▶ **WHAT YOU NEED TO DO**
Below are some records. Copy every line in them that holds "Knäckebröd".

▶ **SOURCE MATERIAL**
════════

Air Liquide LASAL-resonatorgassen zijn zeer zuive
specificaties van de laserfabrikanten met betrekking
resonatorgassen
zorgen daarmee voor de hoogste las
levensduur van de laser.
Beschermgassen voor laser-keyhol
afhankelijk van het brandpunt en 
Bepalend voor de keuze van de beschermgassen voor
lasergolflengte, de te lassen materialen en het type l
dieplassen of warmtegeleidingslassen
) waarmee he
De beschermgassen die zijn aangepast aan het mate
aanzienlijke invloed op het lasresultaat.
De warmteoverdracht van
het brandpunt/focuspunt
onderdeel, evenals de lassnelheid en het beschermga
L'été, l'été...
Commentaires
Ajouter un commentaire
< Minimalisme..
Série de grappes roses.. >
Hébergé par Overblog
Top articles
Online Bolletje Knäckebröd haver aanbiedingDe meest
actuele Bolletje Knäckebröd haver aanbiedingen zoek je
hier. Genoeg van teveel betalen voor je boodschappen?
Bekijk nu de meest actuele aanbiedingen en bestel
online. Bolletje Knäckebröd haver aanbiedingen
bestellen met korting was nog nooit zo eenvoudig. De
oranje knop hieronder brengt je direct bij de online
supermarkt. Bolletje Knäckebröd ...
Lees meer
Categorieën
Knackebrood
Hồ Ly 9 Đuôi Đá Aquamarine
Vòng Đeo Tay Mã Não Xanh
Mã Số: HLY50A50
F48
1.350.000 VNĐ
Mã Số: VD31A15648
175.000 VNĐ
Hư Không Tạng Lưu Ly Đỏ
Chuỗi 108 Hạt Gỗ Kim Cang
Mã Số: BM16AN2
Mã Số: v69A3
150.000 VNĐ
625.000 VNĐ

════════

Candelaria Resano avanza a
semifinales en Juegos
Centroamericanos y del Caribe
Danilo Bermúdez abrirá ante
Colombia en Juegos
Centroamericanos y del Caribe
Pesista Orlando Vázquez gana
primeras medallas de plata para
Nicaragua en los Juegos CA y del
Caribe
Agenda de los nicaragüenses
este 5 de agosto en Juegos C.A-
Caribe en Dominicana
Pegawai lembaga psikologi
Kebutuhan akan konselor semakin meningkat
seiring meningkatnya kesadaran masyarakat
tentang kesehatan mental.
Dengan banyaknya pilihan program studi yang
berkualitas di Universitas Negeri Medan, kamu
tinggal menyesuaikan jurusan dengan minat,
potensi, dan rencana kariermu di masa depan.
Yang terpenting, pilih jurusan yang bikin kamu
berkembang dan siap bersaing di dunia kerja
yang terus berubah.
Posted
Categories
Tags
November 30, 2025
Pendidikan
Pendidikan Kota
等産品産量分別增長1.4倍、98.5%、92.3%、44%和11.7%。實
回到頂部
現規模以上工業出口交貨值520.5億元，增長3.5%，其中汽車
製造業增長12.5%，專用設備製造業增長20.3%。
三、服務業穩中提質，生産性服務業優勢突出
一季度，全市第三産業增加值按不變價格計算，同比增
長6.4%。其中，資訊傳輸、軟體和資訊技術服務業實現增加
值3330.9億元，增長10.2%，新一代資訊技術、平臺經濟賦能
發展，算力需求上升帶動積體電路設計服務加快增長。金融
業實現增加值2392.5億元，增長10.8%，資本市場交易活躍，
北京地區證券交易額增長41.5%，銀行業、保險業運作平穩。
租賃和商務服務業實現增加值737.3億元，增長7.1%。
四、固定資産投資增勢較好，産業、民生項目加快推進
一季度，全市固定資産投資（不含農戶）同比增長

════════

▶ **ANSWER TO THIS TASK**
Online Bolletje Knäckebröd haver aanbiedingDe meest
actuele Bolletje Knäckebröd haver aanbiedingen zoek je
online. Bolletje Knäckebröd haver aanbiedingen
supermarkt. Bolletje Knäckebröd ...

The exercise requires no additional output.